- Born: Makoma Mohale 20 October 1996 (age 29) Mokopane, Limpopo, South Africa
- Other name: Komie
- Occupations: Actress; model; director; scriptwriter;
- Notable work: Scandal!; Queen Modjadji;

= Makoma Mohale =

South African actress (born 1996)

Makoma Mohale (born 20 October 1996) is a South African actress, model, director and scriptwriter. She is best known playing lead roles in E.tv soapie opera Scandal! as Tlhogi and Mzansi Magic cultural drama Queen Modjadji as Maselekwane.

== Life and career ==
She was born and raised in Mokopane, Limpopo, South Africa living with her grandmother and moved to Pretoria with her parents. After completing high school, she enrolled at the Tshwane University of Technology to study performing arts and also completed practical training at Breytenbach Theatre in Pretoria.

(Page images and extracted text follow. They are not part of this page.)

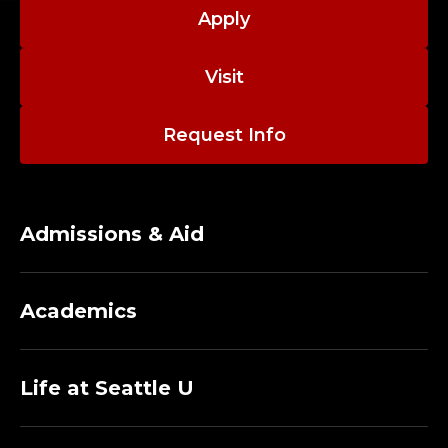
A
Apply
C
Visit
U
L
Request Info
T
Y
Admissions & Aid
;
D
Academics
E
P
Life at Seattle U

Mohale made her television debut in a supporting role on a popular South African telenovela The River as a recurring role and made first performances in theatres based in plays such as Too Sweet Too Bad, Fright Alah, and The Infidel. She rose to prominence in 2021 when she played the starring role of Tlhogi on E.tv soap opera Scandal!, consistently earning praise from audiences for her depth and presence on screen.

In 2024, Mohale landed her first major lead role in the historical drama Queen Modjadji, where she portrays Maselekwani, the young Rain Queen destined to bring peace and prosperity to her land. She won SA Style Award for The Next Big Thing under Actress in 2025.